Guterres urged India to mobilise the support of G20 nations to help struggling nations saddled with huge debt financing recover through financial assistance from world monetary institutions.  

"I count on India’s support in mobilising G20 countries around debt relief," Guterres said in his address. "Many developing countries are at or near debt distress and require multilateral action, including the expansion and extension of the G20 Debt Service Suspension Initiative." The Debt service suspension was initiated in 2020 to help nations defer the return of loans as they struggled to keep their economies afloat.

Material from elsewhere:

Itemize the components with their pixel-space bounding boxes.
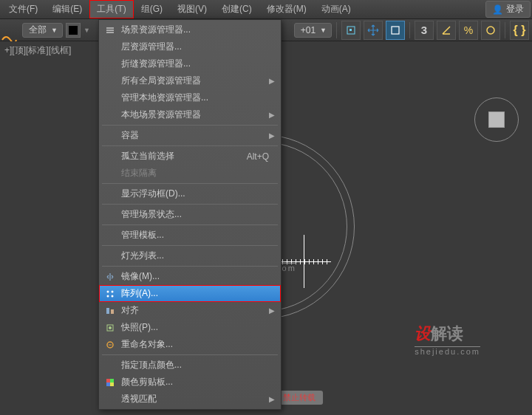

India is taking over the presidency of the G20 on December 1 for a year,  from Indonesia the current chair. A G20 summit will be held in September  2023. "…I also encourage India's engagement in deep reform of the global financial architecture which favours those that conceived it, and it is terribly detrimental to the interests of the developing countries, especially the least developed countries," he said.

Guterres noted that the G-20 presidency for the next few years will be with emerging economies. Indonesia will make way for India. Next, it will be Brazil, followed by South Africa. All these countries could help in the reform of the financial institutions.